Ele inclinou o rosto na minha direção e virei o meu instintivamente. Felipe me mantinha presa e, ainda que eu tentasse mover meus braços, ele parecia ignorar meus esforços. Seu rosto enterrou em meu pescoço e senti a respiração quente dele contra minha pele. Tentei encolher o ombro contra o rosto dele e Felipe se afastou. Se estivesse com os braços libertos, não teria deixado que se aproximasse tanto de mim.

–- Hum... você resiste, né? Vamos ver até quando. Por que você tinha que ser diferente de todas, Luna? Mas até que eu gostei, sabe. Tornou tudo mais interessante.

–- Me solte agora, Felipe, -- ordenei de forma ameaçadora -- ou irá se arrepender muito de estar fazendo isso.

Ele deu um sorriso torto na tentativa de me deixar levar por ele.

–- Acho que valerá a pena.

Felipe parou um instante e ficou me encarando, como se avaliasse suas opções para comigo. Lancei meu olhar mais mortal a ele a fim de intimidá-lo, mas ele parecia gostar ainda mais de me ver assim. Então suas mãos se soltaram de meus pulsos de súbito e me surpreendi com sua ação. Será que havia deixado de ser idiota e me deixaria em paz?

Esfreguei minhas mãos nos pulsos, aliviando um pouco a dor. O aperto de Felipe havia sido forte o suficiente para deixá-los vermelhos no local. Estava tão ocupada em amenizar um pouco a dor que não havia percebido Felipe colocar um dos braços em torno de minha cintura e me puxar para si. Sua outra mão se apoiava em minha nuca, me forçando a ficar frente a frente a ele. Não era necessário adivinhar os que ele faria em seguida.

–- Felipe, não... -- mas minha voz foi calada pelos lábios dele.

Era estranho e ao mesmo tempo repulsivo ser beijada por Felipe. Ele pressionava tanto seus lábios nos meus que chegava a doer. A mão deslocou da nuca para meu rosto e senti ele me empurrar contra a parede. O braço que antes circundava minha cintura deslocou para um pouco acima, por dentro de minha blusa, e senti a mão dele percorrer um pouco da pele das minhas costas. Retraí-me demonstrando desconforto, mas ele não parecia perceber. Talvez ele fosse do tipo que funcionava com a psicologia inversa, e resolvi tentar.

Relaxei um pouco o corpo e permiti mover meus lábios em favor dos seus. Funcionara. Felipe afrouxava um pouco o aperto de suas mãos no meu rosto e na cintura.

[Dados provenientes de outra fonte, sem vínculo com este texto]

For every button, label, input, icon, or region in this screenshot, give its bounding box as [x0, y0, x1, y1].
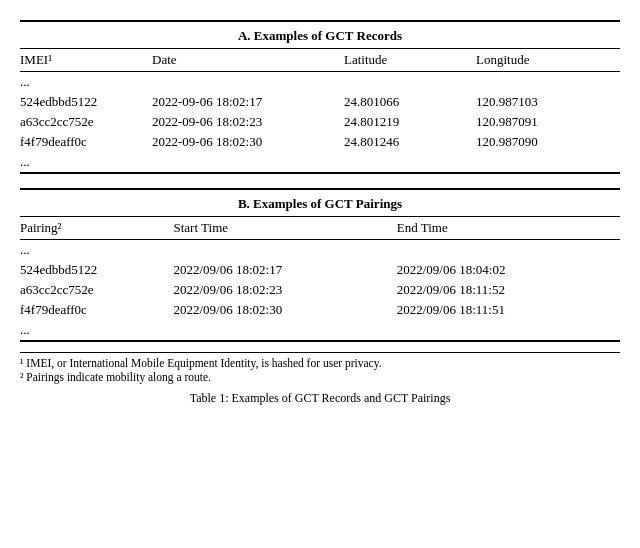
- table-row: 524edbbd5122 2022-09-06 18:02:17 24.8010…: [20, 92, 620, 112]
- table-row: f4f79deaff0c 2022/09/06 18:02:30 2022/09…: [20, 300, 620, 320]
- col-header-end-time: End Time: [397, 217, 620, 240]
- table-row: 524edbbd5122 2022/09/06 18:02:17 2022/09…: [20, 260, 620, 280]
- table-b: B. Examples of GCT Pairings Pairing² Sta…: [20, 188, 620, 342]
- table-row: ...: [20, 72, 620, 93]
- table-a: A. Examples of GCT Records IMEI¹ Date La…: [20, 20, 620, 174]
- footnote-2: ² Pairings indicate mobility along a rou…: [20, 371, 620, 383]
- col-header-date: Date: [152, 49, 344, 72]
- col-header-start-time: Start Time: [173, 217, 396, 240]
- table-b-header: Pairing² Start Time End Time: [20, 217, 620, 240]
- footnote-area: ¹ IMEI, or International Mobile Equipmen…: [20, 352, 620, 383]
- table-row: f4f79deaff0c 2022-09-06 18:02:30 24.8012…: [20, 132, 620, 152]
- table-row: ...: [20, 240, 620, 261]
- col-header-pairing: Pairing²: [20, 217, 173, 240]
- page-container: A. Examples of GCT Records IMEI¹ Date La…: [20, 20, 620, 406]
- section-a-title: A. Examples of GCT Records: [20, 22, 620, 48]
- table-row: a63cc2cc752e 2022-09-06 18:02:23 24.8012…: [20, 112, 620, 132]
- table-row: ...: [20, 320, 620, 341]
- table-row: a63cc2cc752e 2022/09/06 18:02:23 2022/09…: [20, 280, 620, 300]
- footnote-1: ¹ IMEI, or International Mobile Equipmen…: [20, 357, 620, 369]
- table-row: ...: [20, 152, 620, 173]
- table-caption: Table 1: Examples of GCT Records and GCT…: [20, 391, 620, 406]
- col-header-imei: IMEI¹: [20, 49, 152, 72]
- section-a: A. Examples of GCT Records IMEI¹ Date La…: [20, 20, 620, 174]
- section-b: B. Examples of GCT Pairings Pairing² Sta…: [20, 188, 620, 342]
- col-header-latitude: Latitude: [344, 49, 476, 72]
- section-b-title: B. Examples of GCT Pairings: [20, 190, 620, 216]
- col-header-longitude: Longitude: [476, 49, 620, 72]
- table-a-header: IMEI¹ Date Latitude Longitude: [20, 49, 620, 72]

Agora que me sentia com os braços mais livres - e dormentes - retesei meu corpo, mantendo pouca distancia dele e então ergui meu joelho, atingindo em cheio as partes íntimas de Felipe. Seus dentes rasgaram parte do meu lábio inferior e ele se afastou de mim, se debruçando de dor.

–- Filha da...

–- Isso -- interrompi-o. -- foi pela atitude. E isto -- dei um soco na sua cara, tão forte que o derrubara. -- é por ser uma criatura digna de pena por ser tão ridículo. Pense se valeu mesmo a pena fazer isso comigo.

Deixei-o se contorcendo no chão e peguei a mochila e meu machado quando ia em direção à porta. O gosto de sangue começava a encher minha boca pelo corte que ele fizera. Lancei o machado e a mochila pela abertura, me agachando logo em seguida e passando pela abertura. Quando olhei para o céu, vi que as nuvens cinzentas agora eram poucas e ele tinha aparência leitosa. A chuva, felizmente, cessara. Joguei a mochila por cima do ombro e com o machado na outra mão, e me afastei do estabelecimento sem olhar para trás.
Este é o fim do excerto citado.